Von uns ist ja nichts geblieben." So lautet die Meinung vieler Ostdeutscher - auch heute, 10 319 Tage nach dem Fall der Mauer. Man kann dieses Gefühl verstehen. Die Grundlage dafür wurde bereits zur Währungsunion am 1. Juli 1990 gelegt. In den Tagen davor waren sämtliche Ost-Waren aus den Regalen der Kaufhallen und Läden des ganzen Landes verschwunden. Es herrschte gähnende Leere. Am anderen Morgen füllte die bunte Warenvielfalt des Westens die Regale.

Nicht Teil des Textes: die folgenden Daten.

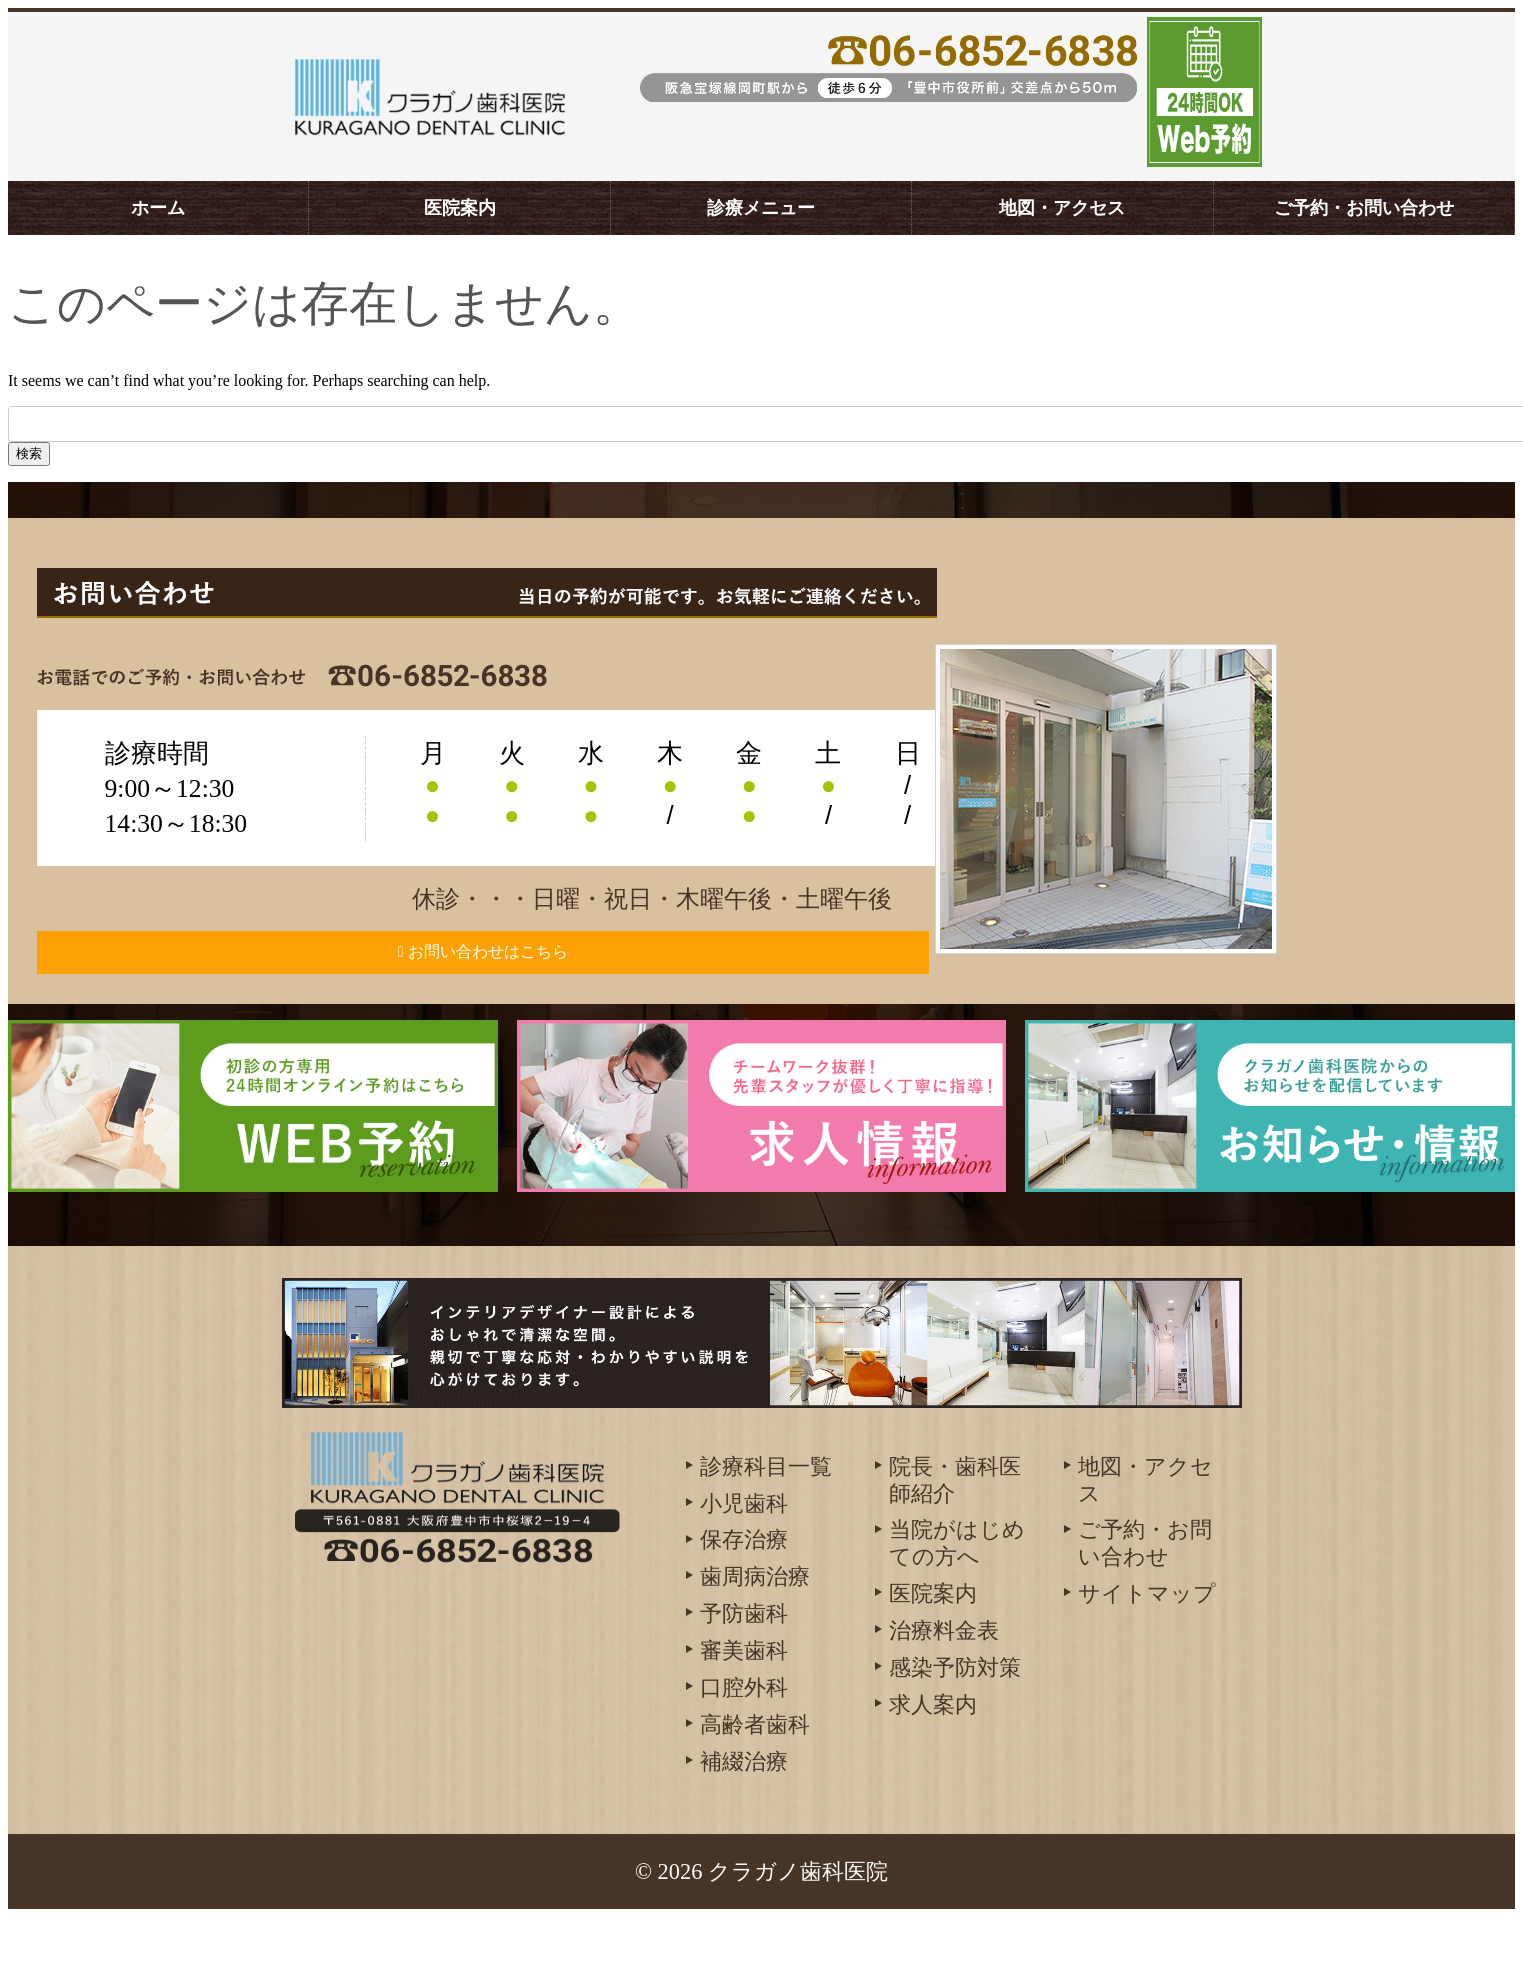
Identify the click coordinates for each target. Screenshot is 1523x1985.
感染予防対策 (955, 1736)
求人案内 (933, 1773)
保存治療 (744, 1608)
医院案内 (460, 208)
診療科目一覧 (766, 1534)
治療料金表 (944, 1699)
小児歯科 (744, 1571)
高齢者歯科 (755, 1793)
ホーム (158, 208)
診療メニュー (761, 208)
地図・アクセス (1062, 208)
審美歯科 (744, 1719)
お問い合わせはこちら (515, 986)
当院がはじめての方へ (957, 1612)
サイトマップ (1147, 1662)
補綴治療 (744, 1829)
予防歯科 (744, 1682)
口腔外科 (744, 1756)
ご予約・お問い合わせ (1364, 208)
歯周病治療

Es war nur ein Vorgeschmack auf die große Umwälzung, die dann nach dem 3. Oktober 1990 folgen sollte.

Manche fragten sich bereits damals, ob es denn sein müsse, alles auszuräumen und damit auch Millionen Menschen das bisher Gewohnte zu nehmen, und sei es auch "nur" die vertraute Hautcreme, der Badezusatz, die Schokolade, die Limo, die Packung Tempo-Linsen. Kleinigkeiten, die aber das Leben ausmachen.

Solche Gedanken gingen allerdings im Jubel all jener unter, für die die langersehnte D-Mark kam. Bereits viele Stunden vor der Öffnung der Banken und Sparkassen hatten sich lange Schlangen gebildet. Mancher wollte die begehrten Scheine als Erster in der Hand halten. Viele feierten die neue Währung als Symbol für grenzenlosen Konsum, Reisen und Freiheit schlechthin. Sie wollten endlich auch Zugang zu den Westwaren haben, die sie lange nur in der Werbung sehen konnten.

Heute gehören viele von denen, die damals am lautesten feierten, zu jenen, die am heftigsten beklagen, dass von ihrer einstigen Welt…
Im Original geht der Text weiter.